◆ **The task**:
Write the records out exactly as shown. No pictures.

"""

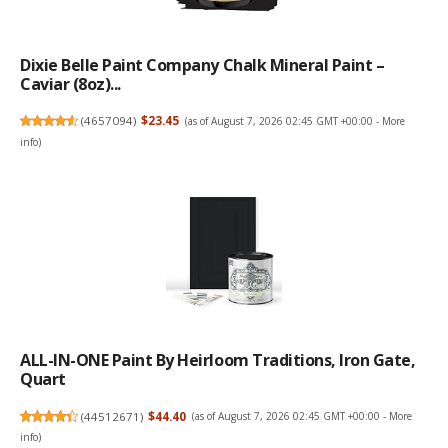
Dixie Belle Paint Company Chalk Mineral Paint –
Caviar (8oz)...
(
4657094
)
$23.45
(as of August 7, 2026 02:45 GMT +00:00 -
More
info
)
ALL-IN-ONE Paint By Heirloom Traditions, Iron Gate,
Quart
(
44512671
)
$44.40
(as of August 7, 2026 02:45 GMT +00:00 -
More
info
)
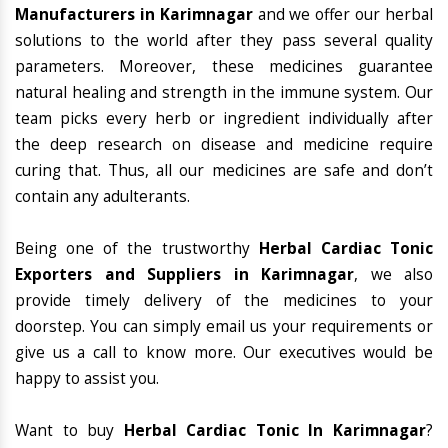
Manufacturers in Karimnagar
and we offer our herbal
solutions to the world after they pass several quality
parameters. Moreover, these medicines guarantee
natural healing and strength in the immune system. Our
team picks every herb or ingredient individually after
the deep research on disease and medicine require
curing that. Thus, all our medicines are safe and don’t
contain any adulterants.
Being one of the trustworthy
Herbal Cardiac Tonic
Exporters and Suppliers in Karimnagar
, we also
provide timely delivery of the medicines to your
doorstep. You can simply email us your requirements or
give us a call to know more. Our executives would be
happy to assist you.
Want to buy
Herbal Cardiac Tonic In Karimnagar
?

"""

◆ **Written reply**:
Dixie Belle Paint Company Chalk Mineral Paint –
Caviar (8oz)...
(
4657094
)
$23.45
(as of August 7, 2026 02:45 GMT +00:00 -
More
info
)
ALL-IN-ONE Paint By Heirloom Traditions, Iron Gate,
Quart
(
44512671
)
$44.40
(as of August 7, 2026 02:45 GMT +00:00 -
More
info
)
Manufacturers in Karimnagar
and we offer our herbal
solutions to the world after they pass several quality
parameters. Moreover, these medicines guarantee
natural healing and strength in the immune system. Our
team picks every herb or ingredient individually after
the deep research on disease and medicine require
curing that. Thus, all our medicines are safe and don’t
contain any adulterants.
Being one of the trustworthy
Herbal Cardiac Tonic
Exporters and Suppliers in Karimnagar
, we also
provide timely delivery of the medicines to your
doorstep. You can simply email us your requirements or
give us a call to know more. Our executives would be
happy to assist you.
Want to buy
Herbal Cardiac Tonic In Karimnagar
?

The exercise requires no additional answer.